Unnamed: 0,cylinders_4,cylinders_6,cylinders_8,origin_Americas,origin_Asia,origin_Europe,hybrid_No,hybrid_Yes
0,1.0,0.0,0.0,1.0,0.0,0.0,0.0,1.0
1,1.0,0.0,0.0,1.0,0.0,0.0,0.0,1.0
2,1.0,0.0,0.0,0.0,1.0,0.0,1.0,0.0
3,0.0,1.0,0.0,0.0,0.0,1.0,1.0,0.0
4,0.0,1.0,0.0,0.0,0.0,1.0,1.0,0.0
5,0.0,1.0,0.0,0.0,0.0,1.0,1.0,0.0
6,0.0,1.0,0.0,0.0,1.0,0.0,1.0,0.0
7,0.0,0.0,1.0,0.0,1.0,0.0,1.0,0.0
8,0.0,0.0,1.0,0.0,1.0,0.0,1.0,0.0
9,0.0,0.0,1.0,1.0,0.0,0.0,1.0,0.0


Isn't this a lot better than Excel!! If this was a complex dataset we would be prone to errors and have to manually define a lot of column names!

Let's now modify our encoder a bit to see how some changes work.

Our first one is going to be setting `drop='first'` to remove the first instance of a categorical feature.

In [16]:
encoder = OneHotEncoder(drop='first', sparse=False)

Let's see how our dataset looks now:

In [17]:
transformed = pd.DataFrame(encoder.fit_transform(df), columns=encoder.get_feature_names(input_features=cols))
transformed

Unnamed: 0,cylinders_6,cylinders_8,origin_Asia,origin_Europe,hybrid_Yes
0,0.0,0.0,0.0,0.0,1.0
1,0.0,0.0,0.0,0.0,1.0
2,0.0,0.0,1.0,0.0,0.0
3,1.0,0.0,0.0,1.0,0.0
4,1.0,0.0,0.0,1.0,0.0
5,1.0,0.0,0.0,1.0,0.0
6,1.0,0.0,1.0,0.0,0.0
7,0.0,1.0,1.0,0.0,0.0
8,0.0,1.0,1.0,0.0,0.0
9,0.0,1.0,0.0,0.0,0.0


`drop='first'` is removing the collinear feature by implying the additional factor is all zeros!

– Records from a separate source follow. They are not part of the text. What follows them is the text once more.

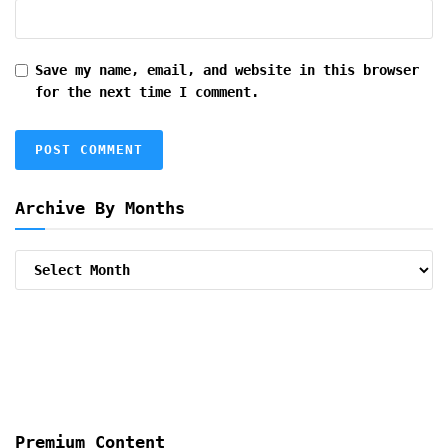
Save my name, email, and website in this browser
for the next time I comment.
Archive By Months
Archive
By
Months
Premium Content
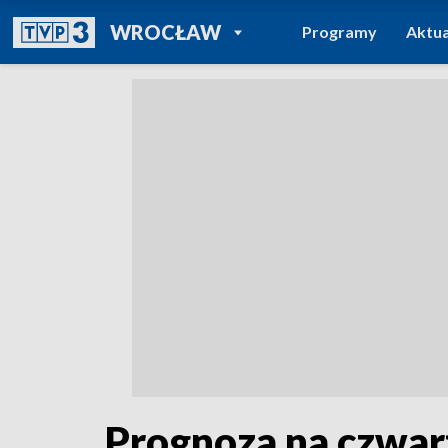
POWRÓT DO
WROCŁAW
Programy
Aktua
TVP REGIONY
Prognoza na czwar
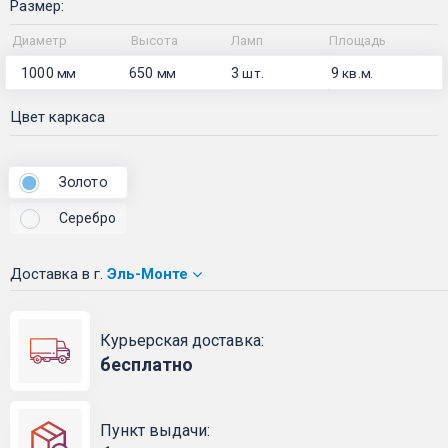
Размер:
Диаметр
Высота
Ламп
Площадь
1000
650
3
9
мм
мм
шт.
кв.м.
Цвет каркаса
Золото
Серебро
Доставка
в г.
Эль-Монте
Курьерская доставка:
бесплатно
Пункт выдачи:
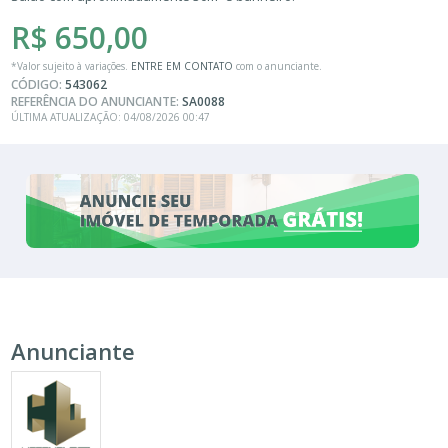
R$ 650,00
*Valor sujeito à variações.
ENTRE EM CONTATO
com o anunciante.
CÓDIGO:
543062
REFERÊNCIA DO ANUNCIANTE:
SA0088
ÚLTIMA ATUALIZAÇÃO: 04/08/2026 00:47
Anunciante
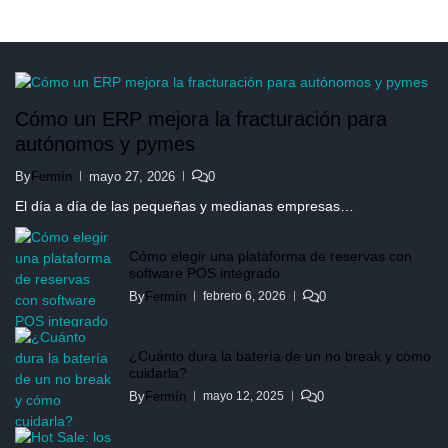
Cómo un ERP mejora la fracturación para
autónomos y pymes
By
Fermín
mayo 27, 2026
0
El día a día de las pequeñas y medianas empresas…
Cómo elegir una plataforma de reservas con
software POS integrado
By
Fermín
0
febrero 6, 2026
¿Cuánto dura la batería de un no break y cómo
cuidarla?
By
Fermín
0
mayo 12, 2025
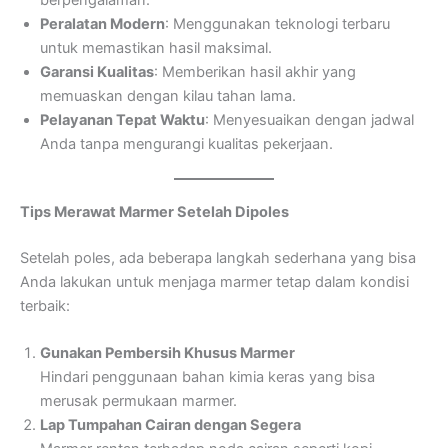
berpengalaman.
Peralatan Modern
: Menggunakan teknologi terbaru
untuk memastikan hasil maksimal.
Garansi Kualitas
: Memberikan hasil akhir yang
memuaskan dengan kilau tahan lama.
Pelayanan Tepat Waktu
: Menyesuaikan dengan jadwal
Anda tanpa mengurangi kualitas pekerjaan.
Tips Merawat Marmer Setelah Dipoles
Setelah poles, ada beberapa langkah sederhana yang bisa
Anda lakukan untuk menjaga marmer tetap dalam kondisi
terbaik:
Gunakan Pembersih Khusus Marmer
Hindari penggunaan bahan kimia keras yang bisa
merusak permukaan marmer.
Lap Tumpahan Cairan dengan Segera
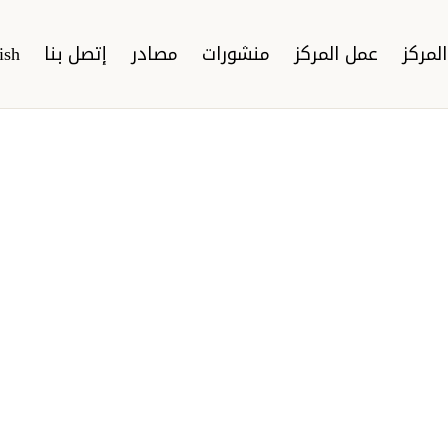
لمركز
عمل المركز
منشورات
مصادر
إتصل بنا
ish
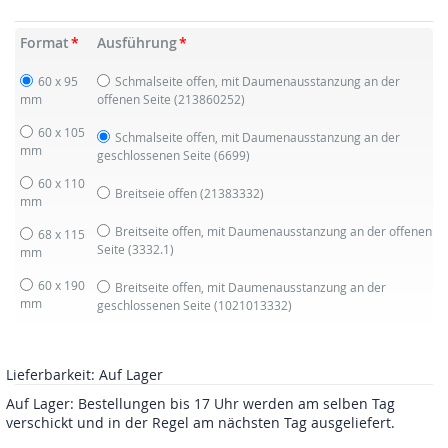
Format
Ausführung
60 x 95
Schmalseite offen, mit Daumenausstanzung an der
mm
offenen Seite
(213860252)
60 x 105
Schmalseite offen, mit Daumenausstanzung an der
mm
geschlossenen Seite
(6699)
60 x 110
Breitseie offen
(21383332)
mm
Breitseite offen, mit Daumenausstanzung an der offenen
68 x 115
Seite
(3332.1)
mm
60 x 190
Breitseite offen, mit Daumenausstanzung an der
mm
geschlossenen Seite
(1021013332)
Lieferbarkeit:
Auf Lager
Auf Lager: Bestellungen bis 17 Uhr werden am selben Tag
verschickt und in der Regel am nächsten Tag ausgeliefert.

Depending upon your dataset and algorithm, you may only want to drop the first one for binary columns (yes/no).

Another setting we can check for is `drop='if_binary'`:

In [20]:
encoder = OneHotEncoder(drop='if_binary', sparse=False)

In [21]:
transformed = pd.DataFrame(encoder.fit_transform(df), columns=encoder.get_feature_names(input_features=cols))
transformed

Unnamed: 0,cylinders_4,cylinders_6,cylinders_8,origin_Americas,origin_Asia,origin_Europe,hybrid_Yes
0,1.0,0.0,0.0,1.0,0.0,0.0,1.0
1,1.0,0.0,0.0,1.0,0.0,0.0,1.0
2,1.0,0.0,0.0,0.0,1.0,0.0,0.0
3,0.0,1.0,0.0,0.0,0.0,1.0,0.0
4,0.0,1.0,0.0,0.0,0.0,1.0,0.0
5,0.0,1.0,0.0,0.0,0.0,1.0,0.0
6,0.0,1.0,0.0,0.0,1.0,0.0,0.0
7,0.0,0.0,1.0,0.0,1.0,0.0,0.0
8,0.0,0.0,1.0,0.0,1.0,0.0,0.0
9,0.0,0.0,1.0,1.0,0.0,0.0,0.0


We're now only dropping off the binary duplicate, as those two would be perfectly collinear! *(If we know a value is yes, for certain the other is no.)*

This is it for a quick introduction to encoding categorical features! This will be expanded upon and brought into the machine learning pipline later!